Goal of the exercise: Copy every line of the records below where the word "giornalisti" occurs.

Data extracts:
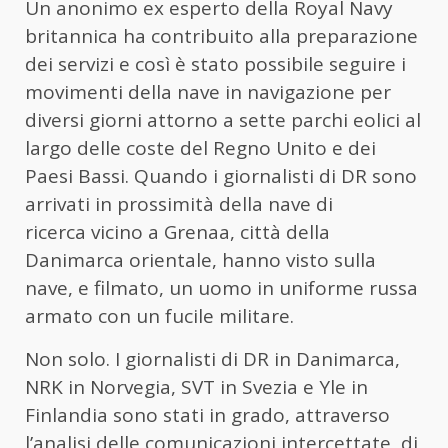
Un anonimo ex esperto della Royal Navy
britannica ha contribuito alla preparazione
dei servizi e così è stato possibile seguire i
movimenti della nave in navigazione per
diversi giorni attorno a sette parchi eolici al
largo delle coste del Regno Unito e dei
Paesi Bassi. Quando i giornalisti di DR sono
arrivati in prossimità della nave di
ricerca vicino a Grenaa, città della
Danimarca orientale, hanno visto sulla
nave, e filmato, un uomo in uniforme russa
armato con un fucile militare.
Non solo. I giornalisti di DR in Danimarca,
NRK in Norvegia, SVT in Svezia e Yle in
Finlandia sono stati in grado, attraverso
l’analisi delle comunicazioni intercettate, di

Answer section:
Paesi Bassi. Quando i giornalisti di DR sono
Non solo. I giornalisti di DR in Danimarca,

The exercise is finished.